Purpose

The purpose of the project proposal is to demonstrate your ability to find relevant and interesting data and to propose many thoughtful and creative questions about that data. This is the first stage in your final project, and the data you select will be heavily explored for the remainder of the project. Work as a team to find data that intrigues the entire team and develop questions that are valuable for exploration.

Requirements

All members of the group should be involved in the selection of the data. The data should have at least 5 variables that are not identifiers and will be studied in depth. Out of all the variables, at least 2 should be categorical. If your data only contains numeric variables, your group should decide on how to treat at least two of the variables as categorical. You are able to use multiple datasets in your project, but these will need to be merged at some point. To ensure future parts of the final project go smoothly, I recommend finding a dataset that contains more than 10 variables. To ensure your group is free of plagiarism, I recommend selecting datasets that are not attached to many online analyses.

Each member of the group is required to design at least two initial questions. These questions can be very general but should not be trivial. I recommend discussing the data as a group, design questions together, and then delegate the questions for future use. In later project parts, your group will be required to investigate these questions and then devise new follow-up questions for future analysis. Think generally about these initial questions so there is room for growth. Choose questions that have not been analyzed online for the data you have selected.

A template for the project proposal is provided on the course website. In this template, I need to see three key things.
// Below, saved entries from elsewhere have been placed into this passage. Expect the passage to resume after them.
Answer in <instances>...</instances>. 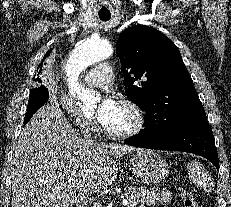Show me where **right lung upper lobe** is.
I'll return each mask as SVG.
<instances>
[{
  "label": "right lung upper lobe",
  "instance_id": "1",
  "mask_svg": "<svg viewBox=\"0 0 231 207\" xmlns=\"http://www.w3.org/2000/svg\"><path fill=\"white\" fill-rule=\"evenodd\" d=\"M51 51H52V49H50V50L46 53V55L44 56L42 62L45 60L46 57H48V56L50 55ZM38 70H39V72H38V74H39V73L42 71V63L39 64V66H38V68H37V71H38ZM36 80H38V77L36 78Z\"/></svg>",
  "mask_w": 231,
  "mask_h": 207
}]
</instances>
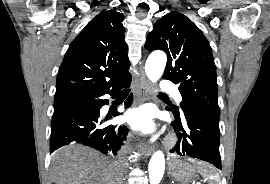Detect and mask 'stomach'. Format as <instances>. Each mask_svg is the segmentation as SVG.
<instances>
[{
	"mask_svg": "<svg viewBox=\"0 0 270 184\" xmlns=\"http://www.w3.org/2000/svg\"><path fill=\"white\" fill-rule=\"evenodd\" d=\"M170 176L179 184H189L196 176V169L189 163L181 160H172L169 163Z\"/></svg>",
	"mask_w": 270,
	"mask_h": 184,
	"instance_id": "0dacf381",
	"label": "stomach"
}]
</instances>
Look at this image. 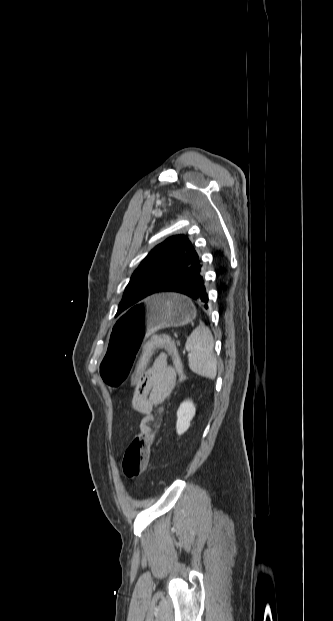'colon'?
Returning <instances> with one entry per match:
<instances>
[{"instance_id": "colon-1", "label": "colon", "mask_w": 333, "mask_h": 621, "mask_svg": "<svg viewBox=\"0 0 333 621\" xmlns=\"http://www.w3.org/2000/svg\"><path fill=\"white\" fill-rule=\"evenodd\" d=\"M159 348H164L169 352L180 381L185 379L182 361L174 342L166 336H155L144 345L136 364L132 375V387L134 390L147 370V365L152 354ZM155 435L156 428L150 434H140L136 436L127 447L122 461L123 473L127 478L134 479L145 471Z\"/></svg>"}]
</instances>
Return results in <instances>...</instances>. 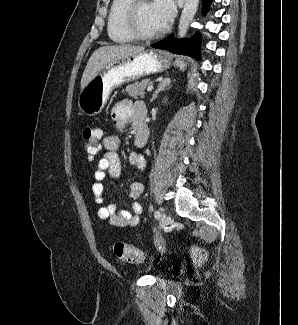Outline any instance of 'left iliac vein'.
Wrapping results in <instances>:
<instances>
[{"mask_svg": "<svg viewBox=\"0 0 298 325\" xmlns=\"http://www.w3.org/2000/svg\"><path fill=\"white\" fill-rule=\"evenodd\" d=\"M169 217L166 213H163L160 217V226L162 228L166 227L169 224Z\"/></svg>", "mask_w": 298, "mask_h": 325, "instance_id": "obj_1", "label": "left iliac vein"}]
</instances>
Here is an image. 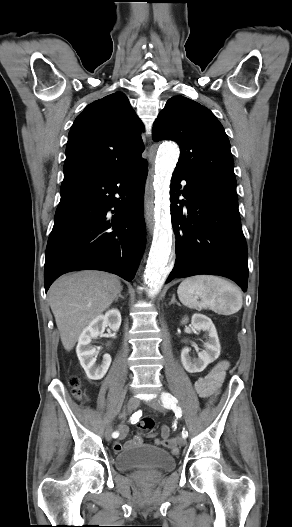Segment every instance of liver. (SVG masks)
Masks as SVG:
<instances>
[{
	"label": "liver",
	"instance_id": "liver-1",
	"mask_svg": "<svg viewBox=\"0 0 292 527\" xmlns=\"http://www.w3.org/2000/svg\"><path fill=\"white\" fill-rule=\"evenodd\" d=\"M122 290L119 279L101 271H80L57 279L48 291L61 342L66 351L81 332L110 307Z\"/></svg>",
	"mask_w": 292,
	"mask_h": 527
}]
</instances>
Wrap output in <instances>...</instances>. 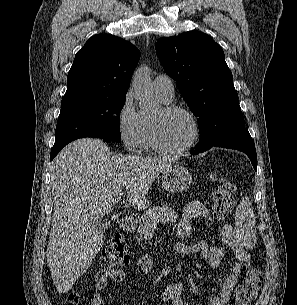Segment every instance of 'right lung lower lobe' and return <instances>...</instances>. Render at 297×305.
Listing matches in <instances>:
<instances>
[{
	"label": "right lung lower lobe",
	"mask_w": 297,
	"mask_h": 305,
	"mask_svg": "<svg viewBox=\"0 0 297 305\" xmlns=\"http://www.w3.org/2000/svg\"><path fill=\"white\" fill-rule=\"evenodd\" d=\"M104 140H107V141H112L110 139H105L103 138ZM62 148H52V151H51V154H50V161L53 160V158L59 153V151L61 150Z\"/></svg>",
	"instance_id": "obj_1"
}]
</instances>
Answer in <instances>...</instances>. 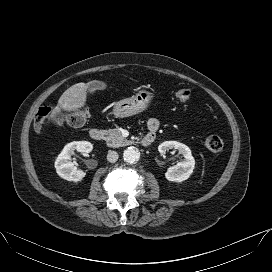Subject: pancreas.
Segmentation results:
<instances>
[{"instance_id": "cf45deb5", "label": "pancreas", "mask_w": 272, "mask_h": 272, "mask_svg": "<svg viewBox=\"0 0 272 272\" xmlns=\"http://www.w3.org/2000/svg\"><path fill=\"white\" fill-rule=\"evenodd\" d=\"M106 143L109 147L117 148L125 146L129 143V141L124 138L119 129H109L105 131Z\"/></svg>"}]
</instances>
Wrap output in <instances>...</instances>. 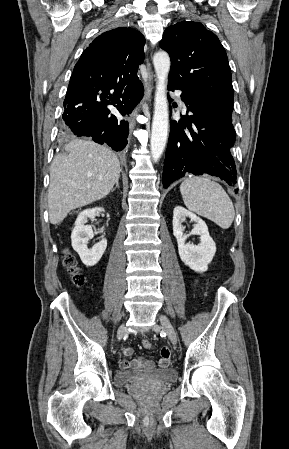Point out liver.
<instances>
[{"instance_id": "obj_1", "label": "liver", "mask_w": 289, "mask_h": 449, "mask_svg": "<svg viewBox=\"0 0 289 449\" xmlns=\"http://www.w3.org/2000/svg\"><path fill=\"white\" fill-rule=\"evenodd\" d=\"M50 167L48 210L51 224L71 210L104 198L120 177V162L109 148L89 140H72Z\"/></svg>"}]
</instances>
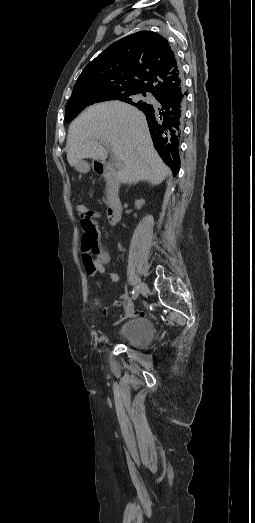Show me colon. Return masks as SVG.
I'll list each match as a JSON object with an SVG mask.
<instances>
[{
    "instance_id": "colon-1",
    "label": "colon",
    "mask_w": 255,
    "mask_h": 523,
    "mask_svg": "<svg viewBox=\"0 0 255 523\" xmlns=\"http://www.w3.org/2000/svg\"><path fill=\"white\" fill-rule=\"evenodd\" d=\"M76 211L77 214L81 220V222H88L91 220V211L87 204L85 203H78L76 205Z\"/></svg>"
}]
</instances>
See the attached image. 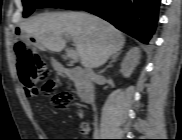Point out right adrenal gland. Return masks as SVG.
<instances>
[{
    "mask_svg": "<svg viewBox=\"0 0 182 140\" xmlns=\"http://www.w3.org/2000/svg\"><path fill=\"white\" fill-rule=\"evenodd\" d=\"M120 53H116L114 55H112L111 57V61L108 63V65L102 70L100 71L99 73H102L104 72L107 68L111 67L112 66V63L116 62L118 57H119Z\"/></svg>",
    "mask_w": 182,
    "mask_h": 140,
    "instance_id": "2a0ac1e0",
    "label": "right adrenal gland"
}]
</instances>
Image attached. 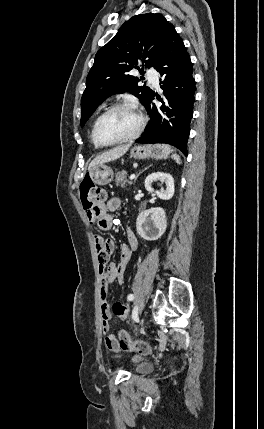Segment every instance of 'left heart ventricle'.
<instances>
[{
    "label": "left heart ventricle",
    "instance_id": "b2bd125f",
    "mask_svg": "<svg viewBox=\"0 0 264 429\" xmlns=\"http://www.w3.org/2000/svg\"><path fill=\"white\" fill-rule=\"evenodd\" d=\"M138 125V118L131 110H117L105 116L97 128L102 142H113L131 135Z\"/></svg>",
    "mask_w": 264,
    "mask_h": 429
}]
</instances>
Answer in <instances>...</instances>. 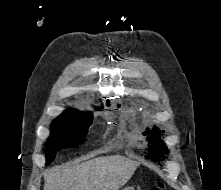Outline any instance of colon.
<instances>
[{
	"instance_id": "colon-1",
	"label": "colon",
	"mask_w": 221,
	"mask_h": 190,
	"mask_svg": "<svg viewBox=\"0 0 221 190\" xmlns=\"http://www.w3.org/2000/svg\"><path fill=\"white\" fill-rule=\"evenodd\" d=\"M149 190H165V185L162 182L151 187Z\"/></svg>"
}]
</instances>
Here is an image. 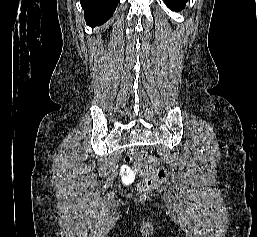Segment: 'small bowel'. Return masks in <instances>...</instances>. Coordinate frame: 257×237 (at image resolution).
Masks as SVG:
<instances>
[{
	"instance_id": "obj_1",
	"label": "small bowel",
	"mask_w": 257,
	"mask_h": 237,
	"mask_svg": "<svg viewBox=\"0 0 257 237\" xmlns=\"http://www.w3.org/2000/svg\"><path fill=\"white\" fill-rule=\"evenodd\" d=\"M120 173L122 174L123 180L125 182H131L134 180V174L128 166H122L120 168Z\"/></svg>"
}]
</instances>
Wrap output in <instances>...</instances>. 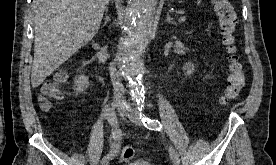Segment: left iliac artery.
<instances>
[{
  "label": "left iliac artery",
  "mask_w": 276,
  "mask_h": 165,
  "mask_svg": "<svg viewBox=\"0 0 276 165\" xmlns=\"http://www.w3.org/2000/svg\"><path fill=\"white\" fill-rule=\"evenodd\" d=\"M143 102L144 101H142V100L137 102L139 111H142V109L144 108ZM140 118H142V123L144 124V126L146 128H148L150 130H156V131L161 130L162 126L158 120L150 119V118L144 117L142 115H140ZM169 152H170L171 159L173 161L180 162L179 155H178L177 151L172 146H169Z\"/></svg>",
  "instance_id": "44dca946"
}]
</instances>
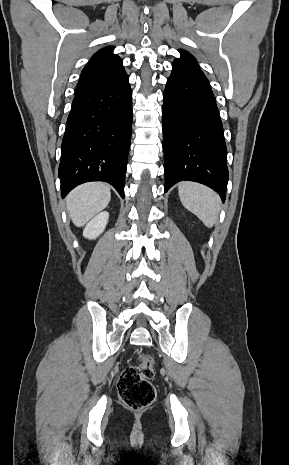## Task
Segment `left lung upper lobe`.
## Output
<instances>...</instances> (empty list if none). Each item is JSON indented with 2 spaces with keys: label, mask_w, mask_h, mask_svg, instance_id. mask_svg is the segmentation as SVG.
I'll return each instance as SVG.
<instances>
[{
  "label": "left lung upper lobe",
  "mask_w": 289,
  "mask_h": 465,
  "mask_svg": "<svg viewBox=\"0 0 289 465\" xmlns=\"http://www.w3.org/2000/svg\"><path fill=\"white\" fill-rule=\"evenodd\" d=\"M180 58L174 60L172 66L186 69H197L200 70L196 59L186 51L180 50Z\"/></svg>",
  "instance_id": "obj_1"
}]
</instances>
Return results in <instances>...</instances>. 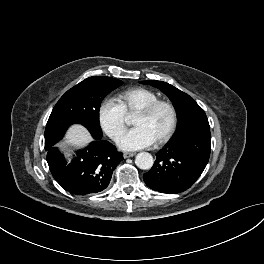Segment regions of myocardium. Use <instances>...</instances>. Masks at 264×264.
<instances>
[{"label": "myocardium", "mask_w": 264, "mask_h": 264, "mask_svg": "<svg viewBox=\"0 0 264 264\" xmlns=\"http://www.w3.org/2000/svg\"><path fill=\"white\" fill-rule=\"evenodd\" d=\"M162 106L166 107L169 111L170 123H169L167 131L160 138L156 140V143L158 144H163L167 142L168 140H170L176 130L177 122H178V115H177V110L174 104L171 101L166 100V99H157L136 113V115L138 116L149 117L159 107H162Z\"/></svg>", "instance_id": "f54148a6"}]
</instances>
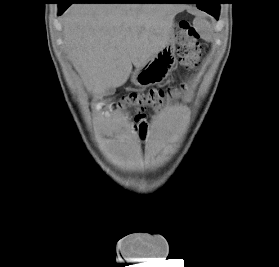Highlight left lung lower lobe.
I'll return each mask as SVG.
<instances>
[{"mask_svg": "<svg viewBox=\"0 0 279 267\" xmlns=\"http://www.w3.org/2000/svg\"><path fill=\"white\" fill-rule=\"evenodd\" d=\"M174 3H197L198 9L211 14L217 19L221 2L219 0H178Z\"/></svg>", "mask_w": 279, "mask_h": 267, "instance_id": "obj_1", "label": "left lung lower lobe"}]
</instances>
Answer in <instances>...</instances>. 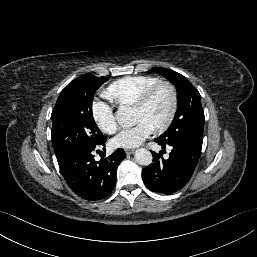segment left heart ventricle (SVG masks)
<instances>
[{
  "instance_id": "obj_1",
  "label": "left heart ventricle",
  "mask_w": 257,
  "mask_h": 257,
  "mask_svg": "<svg viewBox=\"0 0 257 257\" xmlns=\"http://www.w3.org/2000/svg\"><path fill=\"white\" fill-rule=\"evenodd\" d=\"M171 104L170 93L167 89H160L142 110H133L134 122L144 121L155 129L166 120Z\"/></svg>"
}]
</instances>
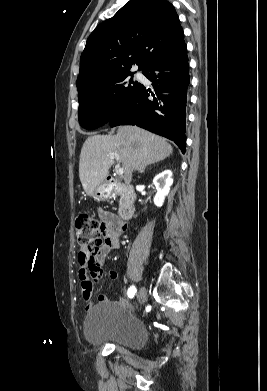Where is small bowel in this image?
<instances>
[{
    "label": "small bowel",
    "instance_id": "obj_1",
    "mask_svg": "<svg viewBox=\"0 0 267 391\" xmlns=\"http://www.w3.org/2000/svg\"><path fill=\"white\" fill-rule=\"evenodd\" d=\"M98 215L103 223L104 243L99 252L95 255L80 254L78 276L81 283L83 298L86 307L90 308L93 303L94 288L90 278L99 280L103 275V263L111 250L119 248V237L126 229V224L118 220L114 214L98 209ZM110 279H116L117 273H108ZM99 301L106 302V297L102 294L98 296Z\"/></svg>",
    "mask_w": 267,
    "mask_h": 391
}]
</instances>
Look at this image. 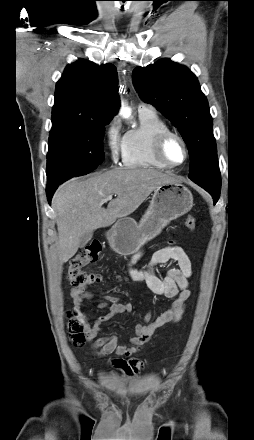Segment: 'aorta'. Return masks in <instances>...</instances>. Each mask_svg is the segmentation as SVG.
<instances>
[{"label": "aorta", "mask_w": 254, "mask_h": 440, "mask_svg": "<svg viewBox=\"0 0 254 440\" xmlns=\"http://www.w3.org/2000/svg\"><path fill=\"white\" fill-rule=\"evenodd\" d=\"M120 113H121L124 117H129L130 114H131V110H130L128 107H126V106L124 105V103H122V107H121V111H120Z\"/></svg>", "instance_id": "aorta-1"}]
</instances>
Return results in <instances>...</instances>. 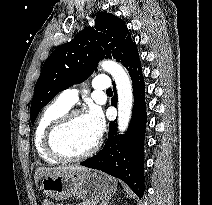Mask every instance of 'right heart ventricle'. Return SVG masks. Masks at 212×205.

  • Roles for each of the group members
  • Hyperlink to the online source of the data
  • Ten questions typed out in the form of a question

The Deliverer is responsible for compiling all the information into the RMarkdown template provided on the course website. This document should be carefully proofread and submitted as a PDF file via Gradescope by the due date. Please submit the file as a group submission and add all your group members. A minimum 2 point penalty will be given, if this document is submitted late. This penalty applies to your entire group.

The Creator should schedule a 5 minute meeting with the instructor. To reserve a specific 5 minute time slot, email your instructor. Groups that do not request a particular slot will be assigned their spot at random. Time slots will be posted on Sakai.

In this meeting, the Creator should come prepared with the dataset downloaded and ready to display on a laptop. The Creator will tell the Instructor where their group found the data and a summary about the variables contained in the data. The Creator should mention how many variables are of interest for future analyses, which of the variables are numerical,and which of the variables are categorical or will be treated as categorical. We will go through your initial questions to detect any problems that may arise.

Rubric

Requirement Points
Source of Data Given 1 Point
Data has 5 Variables with 2 Categorical 2 Points
Effective Communication of Data Content 3 Points
At Least 2 Questions Per Group Member 3 Points
Roles of Other Members Assigned 1 Point
Total 10 Points